What accuracy did this give you? The accuracy on Kaggle is 62.7.

Not too bad!

Essential note! You will also want to use metrics other than accuracy!

EDA on Feature Variables

Now that you have made a quick-and-dirty model, it's time to reiterate: let's do some more Exploratory Data Analysis and build another model soon!

You can use seaborn to build a bar plot of the Titanic dataset feature 'Sex' (of df_train).

sns.countplot(x='Sex', data=df_train);

Also, use seaborn to build bar plots of the Titanic dataset feature 'Survived' split (faceted) over the feature 'Sex'.

sns.factorplot(x='Survived', col='Sex', kind='count', data=df_train);

Take-away: Women were more likely to survive than men.

With this take-away, you can use pandas to figure out how many women and how many men survived:

df_train.groupby(['Sex']).Survived.sum()

Sex
female    233
male      109
Name: Survived, dtype: int64

Use pandas to figure out the proportion of women that survived, along with the proportion of men:

print(df_train[df_train.Sex == 'female'].Survived.sum()/df_train[df_train.Sex == 'female'].Survived.count())
print(df_train[df_train.Sex == 'male'].Survived.sum()/df_train[df_train.Sex == 'male'].Survived.count())

0.742038216561
0.188908145581

74% of women survived, while 19% of men survived.

Let's now build a second model and predict that all women survived and all men didn't. Once again, this is an unrealistic model, but it will provide a baseline against which to compare future models.

Create a column 'Survived' for df_test that encodes the above prediction.
Save 'PassengerId' and 'Survived' columns of df_test to a .csv and submit to Kaggle.

df_test['Survived'] = df_test.Sex == 'female'
df_test['Survived'] = df_test.Survived.apply(lambda x: int(x))
df_test.head()

	PassengerId	Pclass	Name	Sex	Age	SibSp	Parch	Ticket	Fare	Cabin	Embarked	Survived
0	892	3	Kelly, Mr. James	male	34.5	0	0	330911	7.8292	NaN	Q	0
1	893	3	Wilkes, Mrs. James (Ellen Needs)	female	47.0	1	0	363272	7.0000	NaN	S	1
2	894	2	Myles, Mr. Thomas Francis	male	62.0	0	0	240276	9.6875	NaN	Q	0
3	895	3	Wirz, Mr. Albert	male	27.0	0	0	315154	8.6625	NaN	S	0
4	896	3	Hirvonen, Mrs. Alexander (Helga E Lindqvist)	female	22.0	1	1	3101298	12.2875	NaN	S	1

df_test[['PassengerId', 'Survived']].to_csv('../data/predictions/women_survive.csv', index=False)

Now, what accuracy did this model give you when you submit it to Kaggle?

The accuracy on Kaggle is 76.6%:

With this submission, you went up about 2,000 places in the leaderboard! Also, you have improved your score, so you've done a great job!

Explore your Data more!

Use seaborn to build bar plots of the Titanic dataset feature 'Survived' split (faceted) over the feature 'Pclass'.

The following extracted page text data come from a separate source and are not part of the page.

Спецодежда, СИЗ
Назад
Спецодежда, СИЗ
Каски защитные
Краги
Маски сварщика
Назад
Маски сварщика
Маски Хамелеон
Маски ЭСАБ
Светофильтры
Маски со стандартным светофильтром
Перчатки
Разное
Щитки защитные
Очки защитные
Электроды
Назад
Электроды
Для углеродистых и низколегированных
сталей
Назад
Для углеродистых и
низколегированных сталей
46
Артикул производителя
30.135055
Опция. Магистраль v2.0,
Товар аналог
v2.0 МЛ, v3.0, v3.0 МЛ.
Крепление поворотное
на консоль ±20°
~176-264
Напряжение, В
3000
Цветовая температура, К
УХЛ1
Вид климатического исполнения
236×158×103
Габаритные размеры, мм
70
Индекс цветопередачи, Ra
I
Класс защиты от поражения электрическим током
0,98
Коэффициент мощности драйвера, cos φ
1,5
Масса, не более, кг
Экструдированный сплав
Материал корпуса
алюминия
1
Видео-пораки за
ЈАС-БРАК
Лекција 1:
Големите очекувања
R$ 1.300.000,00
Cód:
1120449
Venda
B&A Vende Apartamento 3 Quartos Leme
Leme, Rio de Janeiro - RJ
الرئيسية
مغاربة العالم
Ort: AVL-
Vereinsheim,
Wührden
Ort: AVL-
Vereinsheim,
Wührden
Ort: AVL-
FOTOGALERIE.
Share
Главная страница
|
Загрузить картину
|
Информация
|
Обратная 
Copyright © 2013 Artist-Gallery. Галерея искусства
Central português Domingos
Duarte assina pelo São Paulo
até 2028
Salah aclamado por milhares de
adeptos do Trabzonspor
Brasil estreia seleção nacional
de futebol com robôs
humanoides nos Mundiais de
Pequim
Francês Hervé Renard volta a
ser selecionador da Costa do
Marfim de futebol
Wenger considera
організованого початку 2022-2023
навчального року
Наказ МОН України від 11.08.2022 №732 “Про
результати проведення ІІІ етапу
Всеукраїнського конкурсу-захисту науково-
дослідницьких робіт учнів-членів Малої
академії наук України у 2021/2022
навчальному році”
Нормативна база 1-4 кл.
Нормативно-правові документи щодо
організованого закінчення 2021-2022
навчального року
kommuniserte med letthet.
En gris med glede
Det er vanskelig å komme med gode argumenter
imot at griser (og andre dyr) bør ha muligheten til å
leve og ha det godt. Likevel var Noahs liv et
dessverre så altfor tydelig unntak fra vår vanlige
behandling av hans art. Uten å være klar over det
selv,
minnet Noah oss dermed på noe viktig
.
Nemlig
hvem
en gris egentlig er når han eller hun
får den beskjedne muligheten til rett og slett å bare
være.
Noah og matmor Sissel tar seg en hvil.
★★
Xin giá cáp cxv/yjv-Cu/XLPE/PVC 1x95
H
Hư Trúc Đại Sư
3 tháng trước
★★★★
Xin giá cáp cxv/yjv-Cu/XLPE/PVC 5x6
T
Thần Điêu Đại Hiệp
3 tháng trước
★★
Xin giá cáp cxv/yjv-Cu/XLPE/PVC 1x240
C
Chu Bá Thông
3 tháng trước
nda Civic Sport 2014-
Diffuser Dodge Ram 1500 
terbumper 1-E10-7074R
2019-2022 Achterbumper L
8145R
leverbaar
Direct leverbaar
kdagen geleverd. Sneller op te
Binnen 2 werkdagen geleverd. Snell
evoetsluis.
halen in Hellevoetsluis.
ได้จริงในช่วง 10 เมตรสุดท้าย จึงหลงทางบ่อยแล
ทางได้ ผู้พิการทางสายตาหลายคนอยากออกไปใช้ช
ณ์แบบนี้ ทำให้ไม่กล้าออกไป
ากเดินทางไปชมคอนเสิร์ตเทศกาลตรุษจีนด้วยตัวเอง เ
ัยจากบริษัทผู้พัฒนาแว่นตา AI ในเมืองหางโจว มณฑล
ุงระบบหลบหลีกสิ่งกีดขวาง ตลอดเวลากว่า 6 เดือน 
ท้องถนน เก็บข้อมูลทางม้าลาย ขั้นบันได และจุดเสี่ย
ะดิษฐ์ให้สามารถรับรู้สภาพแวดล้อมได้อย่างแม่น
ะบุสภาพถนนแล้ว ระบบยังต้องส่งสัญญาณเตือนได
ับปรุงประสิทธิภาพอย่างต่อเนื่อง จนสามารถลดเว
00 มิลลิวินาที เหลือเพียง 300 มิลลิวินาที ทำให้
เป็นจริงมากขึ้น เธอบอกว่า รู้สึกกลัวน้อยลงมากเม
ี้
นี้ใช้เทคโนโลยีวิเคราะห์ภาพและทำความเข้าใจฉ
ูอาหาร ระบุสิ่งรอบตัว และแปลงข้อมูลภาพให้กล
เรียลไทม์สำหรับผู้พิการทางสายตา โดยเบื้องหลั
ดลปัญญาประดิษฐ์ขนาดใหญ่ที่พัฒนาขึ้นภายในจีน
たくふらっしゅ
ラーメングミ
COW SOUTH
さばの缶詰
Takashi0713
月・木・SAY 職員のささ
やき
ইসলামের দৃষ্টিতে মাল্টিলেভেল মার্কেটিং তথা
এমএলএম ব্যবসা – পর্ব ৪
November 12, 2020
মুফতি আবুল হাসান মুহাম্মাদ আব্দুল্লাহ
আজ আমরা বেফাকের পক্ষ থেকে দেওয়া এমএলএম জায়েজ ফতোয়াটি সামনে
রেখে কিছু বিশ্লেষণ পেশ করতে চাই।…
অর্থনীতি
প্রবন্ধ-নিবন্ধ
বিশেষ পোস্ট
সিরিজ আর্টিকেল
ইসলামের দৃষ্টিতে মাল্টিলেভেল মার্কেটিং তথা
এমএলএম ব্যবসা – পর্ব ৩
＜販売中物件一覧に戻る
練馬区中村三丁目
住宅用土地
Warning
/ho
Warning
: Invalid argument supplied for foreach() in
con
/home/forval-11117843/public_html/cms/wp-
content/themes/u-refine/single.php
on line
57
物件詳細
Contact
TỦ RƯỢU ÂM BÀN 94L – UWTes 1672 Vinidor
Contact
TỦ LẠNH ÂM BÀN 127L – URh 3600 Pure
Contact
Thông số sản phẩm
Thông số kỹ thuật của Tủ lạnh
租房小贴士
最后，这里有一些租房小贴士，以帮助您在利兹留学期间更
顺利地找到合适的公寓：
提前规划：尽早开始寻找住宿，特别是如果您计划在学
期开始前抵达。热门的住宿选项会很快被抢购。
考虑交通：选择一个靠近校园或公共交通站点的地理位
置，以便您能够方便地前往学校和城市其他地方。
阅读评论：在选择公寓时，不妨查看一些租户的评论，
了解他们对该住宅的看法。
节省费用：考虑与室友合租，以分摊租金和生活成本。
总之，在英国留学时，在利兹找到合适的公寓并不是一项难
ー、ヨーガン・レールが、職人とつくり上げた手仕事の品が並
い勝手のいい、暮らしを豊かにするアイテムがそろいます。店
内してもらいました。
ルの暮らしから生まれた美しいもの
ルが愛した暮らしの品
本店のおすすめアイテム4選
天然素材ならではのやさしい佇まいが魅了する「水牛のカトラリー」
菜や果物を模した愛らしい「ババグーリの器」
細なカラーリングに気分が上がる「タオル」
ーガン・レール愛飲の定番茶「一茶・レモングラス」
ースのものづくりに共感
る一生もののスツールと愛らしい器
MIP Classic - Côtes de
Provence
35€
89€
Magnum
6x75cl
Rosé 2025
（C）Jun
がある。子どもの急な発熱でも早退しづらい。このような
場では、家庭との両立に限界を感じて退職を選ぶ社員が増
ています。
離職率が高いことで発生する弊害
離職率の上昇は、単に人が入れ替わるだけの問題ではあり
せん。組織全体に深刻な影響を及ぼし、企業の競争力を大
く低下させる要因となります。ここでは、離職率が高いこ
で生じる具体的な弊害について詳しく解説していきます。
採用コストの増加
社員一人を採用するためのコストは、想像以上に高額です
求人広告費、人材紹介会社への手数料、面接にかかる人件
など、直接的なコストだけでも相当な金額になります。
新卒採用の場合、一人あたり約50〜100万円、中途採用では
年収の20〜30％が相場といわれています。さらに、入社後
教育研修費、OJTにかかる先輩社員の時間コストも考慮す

sns.factorplot(x='Survived', col='Pclass', kind='count', data=df_train);

Take-away: Passengers that travelled in first class were more likely to survive. On the other hand, passengers travelling in third class were more unlikely to survive.

Use seaborn to build bar plots of the Titanic dataset feature 'Survived' split (faceted) over the feature 'Embarked'.

sns.factorplot(x='Survived', col='Embarked', kind='count', data=df_train);

Take-away: Passengers that embarked in Southampton were less likely to survive.

EDA with Numeric Variables

Use seaborn to plot a histogram of the 'Fare' column of df_train.

sns.distplot(df_train.Fare, kde=False);

Take-away: Most passengers paid less than 100 for travelling with the Titanic.

Use a pandas plotting method to plot the column 'Fare' for each value of 'Survived' on the same plot.

df_train.groupby('Survived').Fare.hist(alpha=0.6);

Take-away: It looks as though those that paid more had a higher chance of surviving.

Use seaborn to plot a histogram of the 'Age' column of df_train. You'll need to drop null values before doing so.

df_train_drop = df_train.dropna()
sns.distplot(df_train_drop.Age, kde=False);

Plot a strip plot & a swarm plot of 'Fare' with 'Survived' on the x-axis.

sns.stripplot(x='Survived', y='Fare', data=df_train, alpha=0.3, jitter=True);

sns.swarmplot(x='Survived', y='Fare', data=df_train);

Take-away: Fare definitely seems to be correlated with survival aboard the Titanic.

Use the DataFrame method .describe() to check out summary statistics of 'Fare' as a function of survival.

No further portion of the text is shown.